■ What the task asks ■
Within the data below, count the lines that include the word "active". Provide the number and nothing further.

(Document layout analysis data)

= = = =

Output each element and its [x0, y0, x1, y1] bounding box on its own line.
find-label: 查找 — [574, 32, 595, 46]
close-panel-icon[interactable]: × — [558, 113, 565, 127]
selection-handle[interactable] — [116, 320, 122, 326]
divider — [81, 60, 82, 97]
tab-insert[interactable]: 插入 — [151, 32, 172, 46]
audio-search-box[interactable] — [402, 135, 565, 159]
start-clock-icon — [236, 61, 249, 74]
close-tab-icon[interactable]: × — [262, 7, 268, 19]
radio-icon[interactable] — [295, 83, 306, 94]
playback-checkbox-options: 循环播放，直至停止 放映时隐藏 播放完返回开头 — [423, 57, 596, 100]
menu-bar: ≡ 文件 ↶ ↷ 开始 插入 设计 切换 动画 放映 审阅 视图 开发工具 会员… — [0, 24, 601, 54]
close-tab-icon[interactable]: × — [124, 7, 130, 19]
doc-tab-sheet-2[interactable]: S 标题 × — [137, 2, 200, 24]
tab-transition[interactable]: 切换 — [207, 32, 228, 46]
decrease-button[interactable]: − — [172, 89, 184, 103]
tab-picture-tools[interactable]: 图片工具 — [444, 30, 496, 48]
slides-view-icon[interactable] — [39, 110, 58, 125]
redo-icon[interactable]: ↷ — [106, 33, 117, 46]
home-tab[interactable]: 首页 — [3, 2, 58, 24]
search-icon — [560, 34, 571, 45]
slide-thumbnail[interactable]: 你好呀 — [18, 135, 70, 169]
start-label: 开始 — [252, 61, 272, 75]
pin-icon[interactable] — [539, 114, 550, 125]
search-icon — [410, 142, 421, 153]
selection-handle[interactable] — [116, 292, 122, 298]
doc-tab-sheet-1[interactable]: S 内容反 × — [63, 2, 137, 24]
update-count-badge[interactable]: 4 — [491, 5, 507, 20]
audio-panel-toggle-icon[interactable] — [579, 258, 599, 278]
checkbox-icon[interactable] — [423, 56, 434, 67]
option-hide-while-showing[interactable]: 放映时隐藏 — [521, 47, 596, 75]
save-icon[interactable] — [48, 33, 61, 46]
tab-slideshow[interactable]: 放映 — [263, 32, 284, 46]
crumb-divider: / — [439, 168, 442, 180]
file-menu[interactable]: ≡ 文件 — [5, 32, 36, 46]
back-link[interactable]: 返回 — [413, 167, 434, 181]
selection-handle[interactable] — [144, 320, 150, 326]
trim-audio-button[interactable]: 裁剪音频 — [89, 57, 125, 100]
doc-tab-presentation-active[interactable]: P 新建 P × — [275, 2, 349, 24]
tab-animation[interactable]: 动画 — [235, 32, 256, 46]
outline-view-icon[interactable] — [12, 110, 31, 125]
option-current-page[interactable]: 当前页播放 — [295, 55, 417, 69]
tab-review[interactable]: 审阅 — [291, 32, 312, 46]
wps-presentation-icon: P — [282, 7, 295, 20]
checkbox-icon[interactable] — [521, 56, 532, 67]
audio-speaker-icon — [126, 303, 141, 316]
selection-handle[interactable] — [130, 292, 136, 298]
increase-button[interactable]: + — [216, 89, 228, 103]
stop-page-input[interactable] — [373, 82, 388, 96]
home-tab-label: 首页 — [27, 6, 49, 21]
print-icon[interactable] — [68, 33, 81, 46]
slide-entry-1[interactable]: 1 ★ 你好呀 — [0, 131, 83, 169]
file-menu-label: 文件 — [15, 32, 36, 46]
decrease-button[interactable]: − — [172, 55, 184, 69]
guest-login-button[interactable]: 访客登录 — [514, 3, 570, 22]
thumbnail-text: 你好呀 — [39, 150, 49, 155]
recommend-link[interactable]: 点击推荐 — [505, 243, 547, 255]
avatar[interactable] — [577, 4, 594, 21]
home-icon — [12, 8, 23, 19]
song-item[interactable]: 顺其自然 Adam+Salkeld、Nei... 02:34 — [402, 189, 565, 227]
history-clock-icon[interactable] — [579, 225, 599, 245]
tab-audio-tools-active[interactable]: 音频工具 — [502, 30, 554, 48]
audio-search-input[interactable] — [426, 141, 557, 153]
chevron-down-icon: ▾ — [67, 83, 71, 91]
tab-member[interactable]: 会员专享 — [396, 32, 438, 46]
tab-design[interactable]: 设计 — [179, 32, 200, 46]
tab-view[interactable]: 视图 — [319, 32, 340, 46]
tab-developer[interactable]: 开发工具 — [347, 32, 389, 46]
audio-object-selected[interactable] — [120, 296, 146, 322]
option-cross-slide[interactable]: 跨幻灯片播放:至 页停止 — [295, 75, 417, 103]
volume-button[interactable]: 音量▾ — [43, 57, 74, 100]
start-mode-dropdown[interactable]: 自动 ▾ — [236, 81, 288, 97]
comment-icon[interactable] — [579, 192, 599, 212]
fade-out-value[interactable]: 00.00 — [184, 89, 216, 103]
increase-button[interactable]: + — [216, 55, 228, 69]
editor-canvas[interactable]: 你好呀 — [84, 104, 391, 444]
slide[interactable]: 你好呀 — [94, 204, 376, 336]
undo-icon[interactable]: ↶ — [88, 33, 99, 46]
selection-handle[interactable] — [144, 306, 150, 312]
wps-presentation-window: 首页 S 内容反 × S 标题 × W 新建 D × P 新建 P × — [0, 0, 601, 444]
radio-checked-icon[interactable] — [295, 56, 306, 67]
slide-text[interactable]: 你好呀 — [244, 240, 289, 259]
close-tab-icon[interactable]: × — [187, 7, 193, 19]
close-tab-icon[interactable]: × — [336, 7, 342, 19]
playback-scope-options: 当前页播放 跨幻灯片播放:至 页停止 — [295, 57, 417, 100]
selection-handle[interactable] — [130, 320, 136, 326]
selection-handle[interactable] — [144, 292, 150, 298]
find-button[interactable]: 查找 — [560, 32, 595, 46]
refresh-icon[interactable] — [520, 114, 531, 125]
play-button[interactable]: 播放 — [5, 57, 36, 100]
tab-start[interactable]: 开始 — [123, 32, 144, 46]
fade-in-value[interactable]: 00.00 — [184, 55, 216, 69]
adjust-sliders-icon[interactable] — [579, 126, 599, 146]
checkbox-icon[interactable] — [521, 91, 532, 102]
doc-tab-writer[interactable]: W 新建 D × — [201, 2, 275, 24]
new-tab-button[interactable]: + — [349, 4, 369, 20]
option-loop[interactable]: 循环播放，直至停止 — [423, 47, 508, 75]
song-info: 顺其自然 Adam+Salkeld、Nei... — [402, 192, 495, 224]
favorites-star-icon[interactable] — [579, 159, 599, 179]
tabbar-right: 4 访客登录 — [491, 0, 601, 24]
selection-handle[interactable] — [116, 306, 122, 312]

= = = =

■ Solution for this problem ■
2